EDITORIAL
MANAUS – Pressionado a se posicionar sobre a fala mentirosa e os ataques do presidente Jair Bolsonaro às urnas eletrônicas, ao processo eleitoral brasileiro, aos membros do Judiciário e ao país, o procurador-geral da República Augusto Aras apareceu nesta quinta-feira (21) – três dias depois do episódio lamentável – e não disse a que veio.
Em um vídeo gravado há dez dias, ou seja, muito antes da fala do presidente, o procurador, que poderia apresentar denúncia contra Bolsonaro, se limita a defender a lisura do processo eleitoral e as urnas eletrônicas, mas não cita o evento de segunda-feira, quando o presidente discursou para uma plateia de representantes da diplomacia de cerca de 70 países.
O procurador-geral fala em “últimos acontecimentos no país”, sem citar a reunião de Bolsonaro com embaixadores, e prega a “necessidade de distanciamento, independência e harmonia entre os poderes”.
Augusto Aras afirma que “as instituições existem para intermediar e conciliar os sagrados desejos do povo, reduzindo a complexidade das relações entre governantes e governados”. Sabe o que isso significa? Nada!
Não é segredo para ninguém que o procurador-geral da República é um aliado do presidente, que trabalhou nos dois primeiros anos no cargo para garantir a recondução por Bolsonaro, o que foi feito. Agora, ele atua com um sentimento de gratidão, e não mede esforços para blindar o presidente da República, mesmo diante de comportamentos inaceitáveis, como o que ocorreu na segunda-feira.
Augusto Aras e o presidente da Câmara dos Deputados, Arthur Lira (PP-AL), formam uma blindagem dupla para o presidente da República.
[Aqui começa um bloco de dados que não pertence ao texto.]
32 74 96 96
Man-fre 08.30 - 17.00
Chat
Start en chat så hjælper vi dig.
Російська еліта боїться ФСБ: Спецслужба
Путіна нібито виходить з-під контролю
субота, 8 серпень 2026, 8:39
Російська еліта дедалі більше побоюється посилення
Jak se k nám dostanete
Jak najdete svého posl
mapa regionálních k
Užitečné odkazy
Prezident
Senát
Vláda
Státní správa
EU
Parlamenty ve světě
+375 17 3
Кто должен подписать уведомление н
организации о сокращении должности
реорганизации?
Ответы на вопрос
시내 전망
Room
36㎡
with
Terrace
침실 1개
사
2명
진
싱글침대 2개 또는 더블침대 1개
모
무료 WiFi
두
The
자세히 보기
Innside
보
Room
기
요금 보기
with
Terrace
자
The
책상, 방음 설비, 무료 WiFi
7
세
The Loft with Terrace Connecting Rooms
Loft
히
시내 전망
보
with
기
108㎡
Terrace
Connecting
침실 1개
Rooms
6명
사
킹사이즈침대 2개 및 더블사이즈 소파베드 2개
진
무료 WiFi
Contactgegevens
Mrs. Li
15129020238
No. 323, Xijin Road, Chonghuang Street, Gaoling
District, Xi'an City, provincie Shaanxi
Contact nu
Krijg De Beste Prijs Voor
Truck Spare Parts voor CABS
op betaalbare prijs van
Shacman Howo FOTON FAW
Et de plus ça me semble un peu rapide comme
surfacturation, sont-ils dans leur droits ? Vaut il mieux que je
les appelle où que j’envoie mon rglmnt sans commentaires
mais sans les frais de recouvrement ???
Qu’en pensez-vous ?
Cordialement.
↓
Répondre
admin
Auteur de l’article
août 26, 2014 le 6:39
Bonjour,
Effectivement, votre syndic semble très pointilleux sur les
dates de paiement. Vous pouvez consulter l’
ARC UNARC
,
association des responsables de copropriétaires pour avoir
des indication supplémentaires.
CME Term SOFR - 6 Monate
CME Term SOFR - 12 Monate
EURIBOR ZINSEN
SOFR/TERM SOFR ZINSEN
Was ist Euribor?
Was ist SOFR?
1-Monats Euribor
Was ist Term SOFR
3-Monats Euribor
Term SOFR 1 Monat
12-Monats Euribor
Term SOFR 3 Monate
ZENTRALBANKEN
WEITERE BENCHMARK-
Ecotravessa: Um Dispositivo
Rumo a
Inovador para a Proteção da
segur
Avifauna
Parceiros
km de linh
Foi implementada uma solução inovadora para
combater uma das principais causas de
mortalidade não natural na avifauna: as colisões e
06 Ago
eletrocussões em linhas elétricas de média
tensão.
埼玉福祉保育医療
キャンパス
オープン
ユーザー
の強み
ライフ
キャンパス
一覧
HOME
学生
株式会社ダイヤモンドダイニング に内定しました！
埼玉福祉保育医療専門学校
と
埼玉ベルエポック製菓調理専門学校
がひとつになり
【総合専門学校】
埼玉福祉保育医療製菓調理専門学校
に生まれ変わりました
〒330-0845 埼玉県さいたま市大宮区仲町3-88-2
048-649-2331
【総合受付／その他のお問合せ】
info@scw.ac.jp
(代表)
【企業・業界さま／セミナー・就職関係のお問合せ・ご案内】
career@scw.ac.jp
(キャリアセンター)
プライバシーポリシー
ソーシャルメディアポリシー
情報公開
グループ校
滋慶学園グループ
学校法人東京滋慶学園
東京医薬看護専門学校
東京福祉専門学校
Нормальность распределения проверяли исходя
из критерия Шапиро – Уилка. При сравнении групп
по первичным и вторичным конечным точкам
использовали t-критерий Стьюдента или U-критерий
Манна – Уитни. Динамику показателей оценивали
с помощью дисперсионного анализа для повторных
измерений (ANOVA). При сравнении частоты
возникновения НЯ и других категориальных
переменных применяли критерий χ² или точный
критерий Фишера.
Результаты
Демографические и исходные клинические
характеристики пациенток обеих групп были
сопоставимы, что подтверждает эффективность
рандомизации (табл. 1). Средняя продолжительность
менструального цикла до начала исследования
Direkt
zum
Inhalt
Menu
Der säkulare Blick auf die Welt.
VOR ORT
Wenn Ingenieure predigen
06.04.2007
Como Chefe do Ministério Público Federal, o procurador-geral representa os interesses da União e fiscaliza a execução e o cumprimento da lei em todos os processos sujeitos a seu exame. Aras confunde “interesses da União” com “interesses do chefe do Poder Executivo”.
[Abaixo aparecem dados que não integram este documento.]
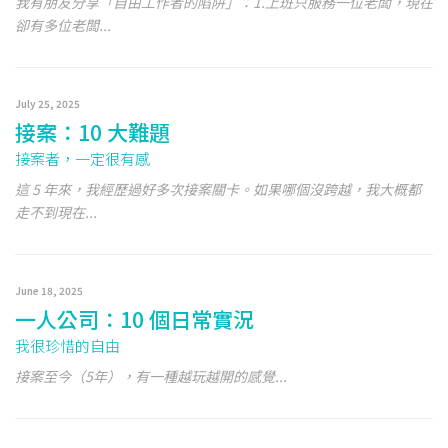
我有朋友分享「自由工作者的陷阱」：1.上班只服務一位老闆，現在
卻有多位老闆...
July 25, 2025
接案：10 大難題
接案者，一定很有感
這 5 年來，我經歷過好多次接案關卡。如果哪個沒跨越，我大概都
走不到現在...
June 18, 2025
一人公司：10 個日常實況
我很珍惜的自由
接案至今（5年），有一種越玩越開的感覺...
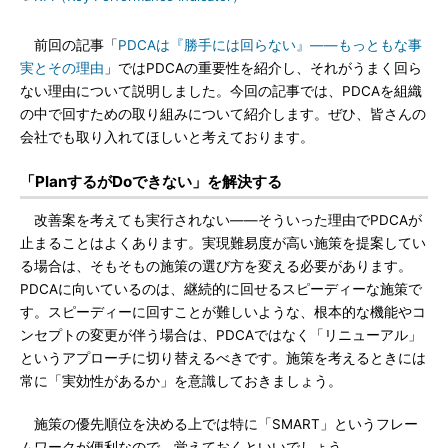
前回の記事「
PDCAは『勝手には回らない』――もっともな事
実とその理由
」ではPDCAの重要性を紹介し、それがうまく回ら
ない理由について説明しました。今回の記事では、PDCAを組織
の中で回すための取り組みについて紹介します。ぜひ、皆さんの
会社でも取り入れてほしいと考えております。
「PlanするがDoできない」を解決する
改善案を考えても実行されない――そういった理由でPDCAが
止まることはよくあります。実現難易度が高い施策を提案してい
る場合は、そもそもの施策の選び方を変える必要があります。
PDCAに向いているのは、継続的に回せるスピーディーな施策で
す。スピーディーに回すことが難しいような、根本的な機能やコ
ンセプトの変更が伴う場合は、PDCAではなく「リニューアル」
というアプローチに切り替えるべきです。施策を考えるときには
常に「実効性があるか」を意識しておきましょう。
施策の優先順位を決める上では特に「SMART」というフレー
ムワークが便利なので、覚えておくといいでしょう。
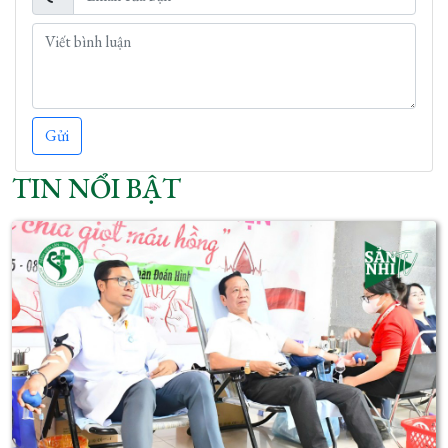
Gửi
TIN NỔI BẬT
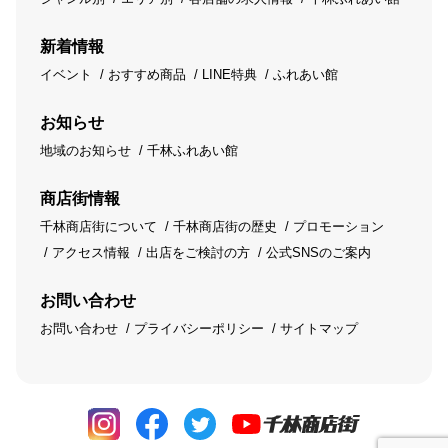
新着情報
イベント
おすすめ商品
LINE特典
ふれあい館
お知らせ
地域のお知らせ
千林ふれあい館
商店街情報
千林商店街について
千林商店街の歴史
プロモーション
アクセス情報
出店をご検討の方
公式SNSのご案内
お問い合わせ
お問い合わせ
プライバシーポリシー
サイトマップ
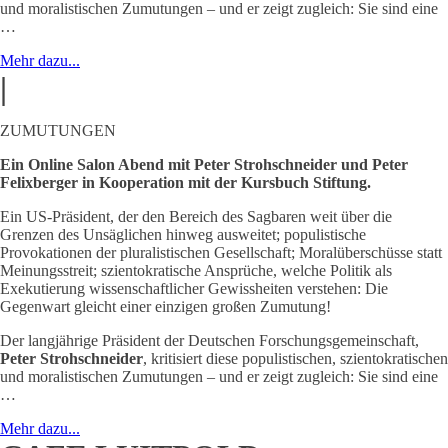
und moralistischen Zumutungen – und er zeigt zugleich: Sie sind eine
…
Mehr dazu...
|
ZUMUTUNGEN
Ein Online Salon Abend mit Peter Strohschneider und Peter
Felixberger in Kooperation mit der Kursbuch Stiftung.
Ein US-Präsident, der den Bereich des Sagbaren weit über die
Grenzen des Unsäglichen hinweg ausweitet; populistische
Provokationen der pluralistischen Gesellschaft; Moralüberschüsse statt
Meinungsstreit; szientokratische Ansprüche, welche Politik als
Exekutierung wissenschaftlicher Gewissheiten verstehen: Die
Gegenwart gleicht einer einzigen großen Zumutung!
Der langjährige Präsident der Deutschen Forschungsgemeinschaft,
Peter Strohschneider
, kritisiert diese populistischen, szientokratischen
und moralistischen Zumutungen – und er zeigt zugleich: Sie sind eine
…
Mehr dazu...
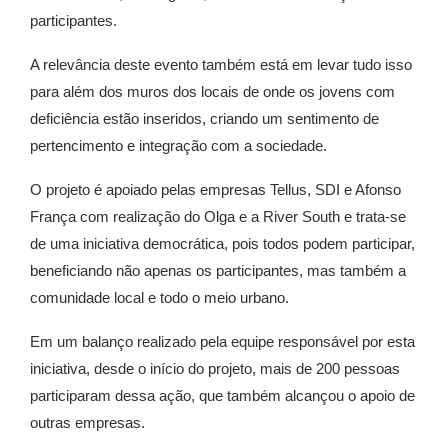
participantes.
A relevância deste evento também está em levar tudo isso
para além dos muros dos locais de onde os jovens com
deficiência estão inseridos, criando um sentimento de
pertencimento e integração com a sociedade.
O projeto é apoiado pelas empresas Tellus, SDI e Afonso
França com realização do Olga e a River South e trata-se
de uma iniciativa democrática, pois todos podem participar,
beneficiando não apenas os participantes, mas também a
comunidade local e todo o meio urbano.
Em um balanço realizado pela equipe responsável por esta
iniciativa, desde o início do projeto, mais de 200 pessoas
participaram dessa ação, que também alcançou o apoio de
outras empresas.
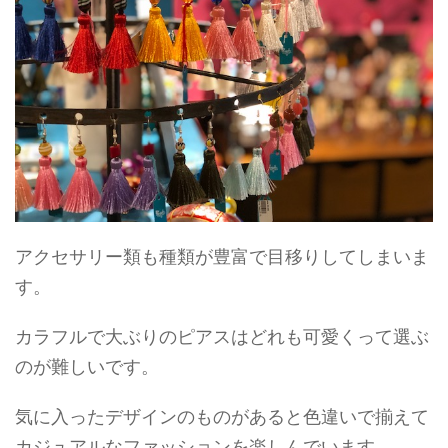
アクセサリー類も種類が豊富で目移りしてしまいま
す。
カラフルで大ぶりのピアスはどれも可愛くって選ぶ
のが難しいです。
気に入ったデザインのものがあると色違いで揃えて
カジュアルなファッションを楽しんでいます。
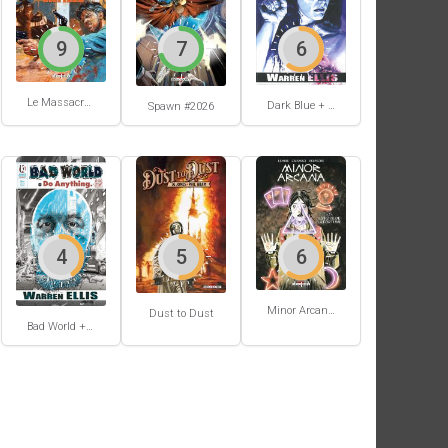
9
7
6
Le Massacre du gang Enfield
Dark Blue + Atmospherics
Spawn #2026
4
5
6
Minor Arcana #2
Dust to Dust
Bad World + Do Anything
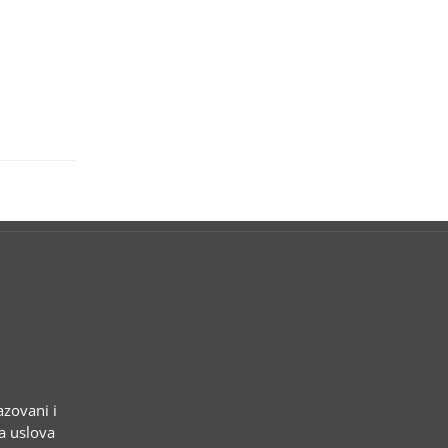
azovani i
ja uslova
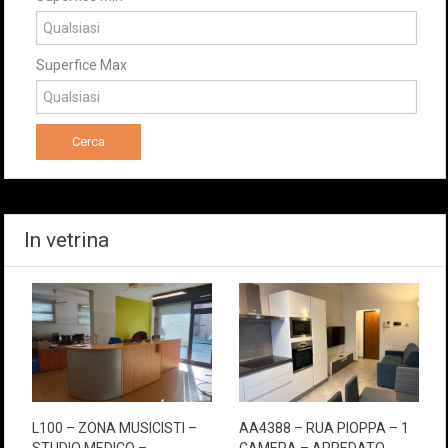
Superfice Max
In vetrina
L100 – ZONA MUSICISTI –
AA4388 – RUA PIOPPA – 1
STUDIO MEDICO –
CAMERA – ARREDATO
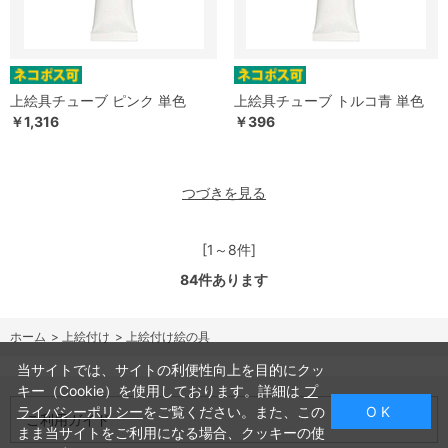
上絵具チューブ ピンク 単色
上絵具チューブ トルコ青 単色
￥1,316
￥396
つづきを見る
[1～8件]
84
件あります
ホーム
>
上絵付け
>
上絵付け絵の具
当サイトでは、サイトの利便性向上を目的にクッ
キー（Cookie）を使用しております。詳細は
プ
ライバシーポリシー
をご覧ください。また、この
O K
ご利用ガイド
まま当サイトをご利用になる場合、クッキーの使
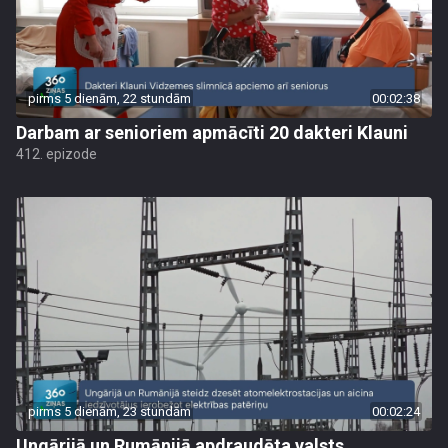
pirms 5 dienām, 22 stundām
00:02:38
Darbam ar senioriem apmācīti 20 dakteri Klauni
412. epizode
pirms 5 dienām, 23 stundām
00:02:24
Ungārijā un Rumānijā apdraudēta valsts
O presidente da Câmara tem a prerrogativa privativa de dar o start em processo de impeachment contra o presidente da República, mas mantém na gaveta 145 pedidos, um deles protocolado nesta semana por conta da fala de Bolsonaro aos embaixadores.
O autor do último pedido de impeachment, deputado Jean Paul Prates (PT-RN), alega que o presidente da República cometeu crime de responsabilidade e atentou contra a Constituição da República e a legislação eleitoral ao utilizar um canal de TV público, a TV Brasil, para atacar o sistema eleitoral brasileiro e instâncias do Poder Judiciário, além de fazer propaganda negativa ao seu principal adversário na disputa deste ano.
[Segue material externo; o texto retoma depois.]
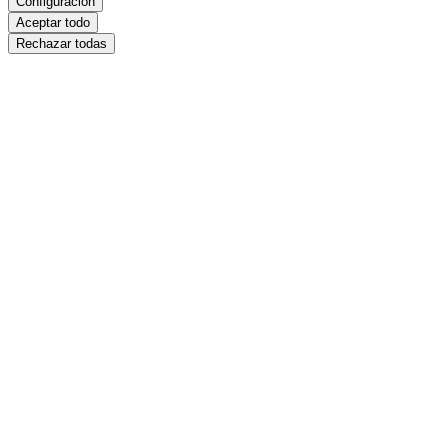
Configuración
Aceptar todo
Rechazar todas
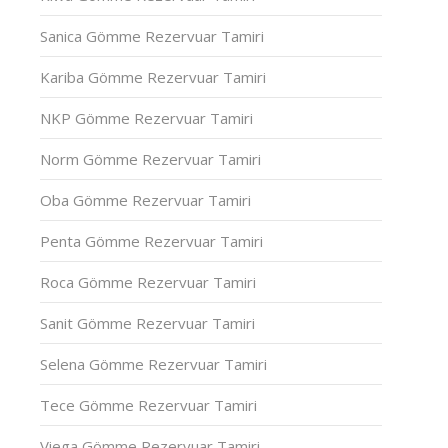
Sanica Gömme Rezervuar Tamiri
Kariba Gömme Rezervuar Tamiri
NKP Gömme Rezervuar Tamiri
Norm Gömme Rezervuar Tamiri
Oba Gömme Rezervuar Tamiri
Penta Gömme Rezervuar Tamiri
Roca Gömme Rezervuar Tamiri
Sanit Gömme Rezervuar Tamiri
Selena Gömme Rezervuar Tamiri
Tece Gömme Rezervuar Tamiri
Viega Gömme Rezervuar Tamiri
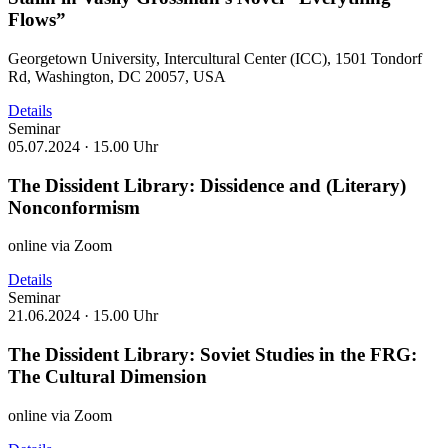
Flows”
Georgetown University, Intercultural Center (ICC), 1501 Tondorf
Rd, Washington, DC 20057, USA
Details
Seminar
05.07.2024 ·
15.00 Uhr
The Dissident Library: Dissidence and (Literary)
Nonconformism
online via Zoom
Details
Seminar
21.06.2024 ·
15.00 Uhr
The Dissident Library: Soviet Studies in the FRG:
The Cultural Dimension
online via Zoom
Na terça-feira, um grupo de 43 procuradores da República assinaram uma representação destinada ao procurador-geral Augusto Aras pedindo investigação do presidente da República.
“A conduta do presidente da República afronta e avilta a liberdade democrática, com claro propósito de desestabilizar e desacreditar o processo e as instituições eleitorais e, nesse contexto, encerra, em tese, a prática de ilícitos eleitorais decorrentes do abuso de poder, com enfoque na propaganda e na desinformação praticadas”, diz o documento.
A resposta de Aras veio tardiamente em forma de um vídeo com uma mensagem gravada muito antes dos tais “últimos acontecimentos no país”. Parece brincadeira.